A few important aspects:
- Shared memory: as explained above, it is shared between the child processes, but this also means that it is only useful when there are child processes, so perhaps you should think about some workarounds to keep the master processes running, and thus keeping the cache warm (although there are other OPCaching priming tricks, like saving the opcodes to file and loading those in memory when spinning up the master process, FPM pools etc.).
- Wasted memory: OPCache doesn’t do “defragmentation”. This means that if some cache entries get invalidated, the memory is marked as wasted, but it is not released. New entries are always appended. This may lead to suboptimal usage of the available memory.
There are several options to tweak the config:
- It’s off by default for CLI commands, since it doesn’t make sense to cache it since the process is immediately terminated. However, in some cases (think daemons) just turning it on will already give you a better performance.

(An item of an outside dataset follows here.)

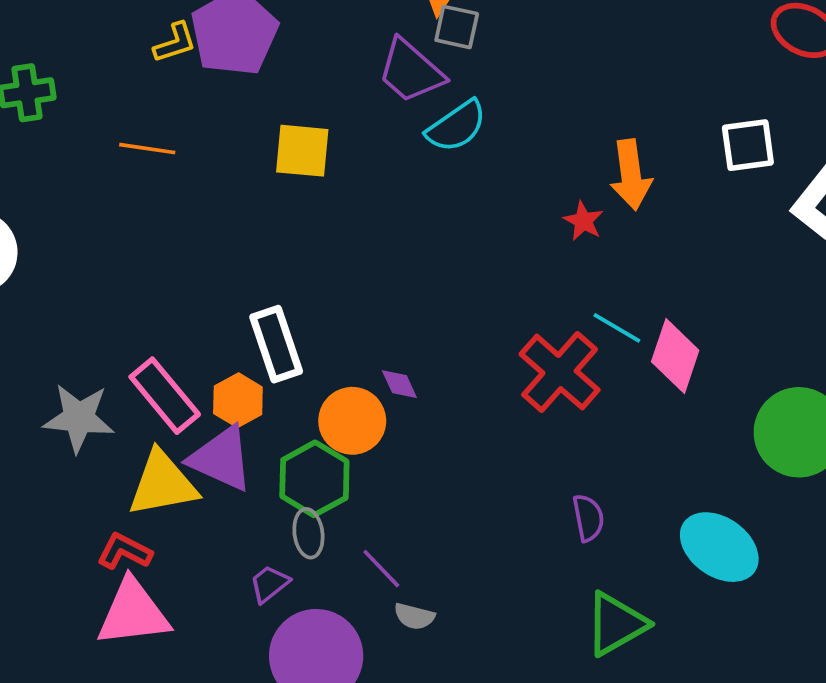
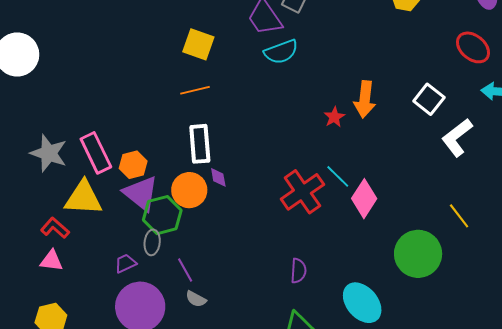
white square: (748, 145) -> (429, 99), turned 32
orange line: (147, 149) -> (195, 90), moved, turned -36
white rectangle: (276, 344) -> (200, 144), moved
purple triangle: (221, 458) -> (141, 193), moved
pink triangle: (133, 613) -> (51, 261), size x0.6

- Another obvious win is to increase the allowed memory usage, but it depends on what the stats (opcache_get_status()) tell you about the current cache usage.
- Tweaking when the cache gets invalidated is also an option. Every revalidate_freq seconds, OPCache will check for updated scripts. You can increase this value or disable the validate_timestamps setting altogether, meaning the cache is valid until eternity (and manual invalidation is required).
- The opcache.max_wasted_percentage is the threshold to determine when a restart should occur to free up (wasted) memory.
Jachim concluded that your OPCache’s hit rate should always be at least above 90%, but actually in most cases you should see a hit rate of 99%. The wasted memory should ideally be zero, and you should never have a full cache. A cool visualisation tool is OPcache Status.
The final part, Preloading: OPCache on steroids. It’s part of OPCache since PHP 7.4, and basically it means that some of your function and classes can be loaded when PHP starts, so before it accepts any requests. Actually, your functions becomes part of the PHP engine, just like for example strlen(). There’s one pitfall: your classes should be loaded “in order”, i.e. if your class needs another class it should already be known.
Conclusion
Even though this might seem like devops-matter, and it is indeed very low level, but it sure is interesting to know how this all works, and it definitely made our team think again about some of our hosting configurations.